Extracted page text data
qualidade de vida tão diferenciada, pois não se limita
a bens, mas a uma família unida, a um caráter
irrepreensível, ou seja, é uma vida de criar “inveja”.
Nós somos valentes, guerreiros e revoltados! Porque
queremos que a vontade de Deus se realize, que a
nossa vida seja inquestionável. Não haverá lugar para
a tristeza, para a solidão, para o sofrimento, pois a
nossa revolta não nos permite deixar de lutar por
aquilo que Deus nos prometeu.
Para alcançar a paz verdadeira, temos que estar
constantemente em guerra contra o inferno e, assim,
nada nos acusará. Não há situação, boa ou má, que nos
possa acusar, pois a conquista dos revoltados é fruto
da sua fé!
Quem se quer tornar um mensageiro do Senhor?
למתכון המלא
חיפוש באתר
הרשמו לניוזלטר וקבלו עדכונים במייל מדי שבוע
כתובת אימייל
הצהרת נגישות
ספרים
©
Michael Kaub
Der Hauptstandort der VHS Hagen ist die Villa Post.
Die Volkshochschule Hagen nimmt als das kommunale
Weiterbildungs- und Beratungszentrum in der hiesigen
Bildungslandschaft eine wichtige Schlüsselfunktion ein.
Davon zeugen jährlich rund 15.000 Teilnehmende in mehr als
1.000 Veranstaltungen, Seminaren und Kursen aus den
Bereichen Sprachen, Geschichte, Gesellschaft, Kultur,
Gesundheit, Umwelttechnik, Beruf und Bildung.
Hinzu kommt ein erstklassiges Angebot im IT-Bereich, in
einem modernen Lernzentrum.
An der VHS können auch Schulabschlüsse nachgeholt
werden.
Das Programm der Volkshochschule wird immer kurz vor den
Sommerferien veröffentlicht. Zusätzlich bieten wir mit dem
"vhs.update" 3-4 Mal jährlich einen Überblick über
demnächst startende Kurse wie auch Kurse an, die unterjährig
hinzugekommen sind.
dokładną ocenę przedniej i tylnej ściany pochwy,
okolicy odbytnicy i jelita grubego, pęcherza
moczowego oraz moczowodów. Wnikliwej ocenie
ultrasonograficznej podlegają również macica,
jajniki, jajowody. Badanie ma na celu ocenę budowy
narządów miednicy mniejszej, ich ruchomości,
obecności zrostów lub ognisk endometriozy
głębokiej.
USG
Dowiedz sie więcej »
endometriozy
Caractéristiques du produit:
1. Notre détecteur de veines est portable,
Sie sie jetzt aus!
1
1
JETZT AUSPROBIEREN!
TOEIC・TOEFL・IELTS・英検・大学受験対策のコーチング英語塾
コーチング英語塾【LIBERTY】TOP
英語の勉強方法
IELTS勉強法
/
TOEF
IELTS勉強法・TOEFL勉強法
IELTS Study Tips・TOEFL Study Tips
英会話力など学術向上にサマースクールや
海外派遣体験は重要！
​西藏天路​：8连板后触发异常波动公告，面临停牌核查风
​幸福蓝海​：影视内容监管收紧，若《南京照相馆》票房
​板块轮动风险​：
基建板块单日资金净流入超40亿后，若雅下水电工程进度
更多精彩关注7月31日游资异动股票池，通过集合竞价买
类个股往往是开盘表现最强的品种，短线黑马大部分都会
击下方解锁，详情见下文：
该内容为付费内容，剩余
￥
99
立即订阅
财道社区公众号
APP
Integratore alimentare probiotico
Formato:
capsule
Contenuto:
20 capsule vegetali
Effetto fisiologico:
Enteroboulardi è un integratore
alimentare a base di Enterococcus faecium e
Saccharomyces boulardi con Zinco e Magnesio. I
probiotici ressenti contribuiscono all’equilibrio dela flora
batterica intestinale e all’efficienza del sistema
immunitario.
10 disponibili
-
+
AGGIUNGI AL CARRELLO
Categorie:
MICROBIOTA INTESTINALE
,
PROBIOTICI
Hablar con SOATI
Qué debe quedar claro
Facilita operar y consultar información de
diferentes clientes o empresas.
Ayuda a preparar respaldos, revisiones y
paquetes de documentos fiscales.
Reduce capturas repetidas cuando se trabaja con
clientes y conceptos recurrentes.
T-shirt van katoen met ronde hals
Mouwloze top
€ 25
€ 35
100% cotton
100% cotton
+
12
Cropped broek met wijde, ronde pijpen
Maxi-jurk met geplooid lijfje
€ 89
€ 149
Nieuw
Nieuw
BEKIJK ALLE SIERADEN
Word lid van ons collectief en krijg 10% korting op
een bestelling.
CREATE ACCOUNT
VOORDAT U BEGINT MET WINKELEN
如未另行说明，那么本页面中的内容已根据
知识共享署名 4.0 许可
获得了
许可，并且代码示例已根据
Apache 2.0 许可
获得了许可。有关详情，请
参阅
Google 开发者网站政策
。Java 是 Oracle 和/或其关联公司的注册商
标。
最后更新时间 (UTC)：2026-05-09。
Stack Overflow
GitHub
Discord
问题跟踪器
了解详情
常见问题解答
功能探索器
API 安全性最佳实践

**Problem statement:** When a line among the entries above contains "Hagen", copy it.

**Response:**
Der Hauptstandort der VHS Hagen ist die Villa Post.
Die Volkshochschule Hagen nimmt als das kommunale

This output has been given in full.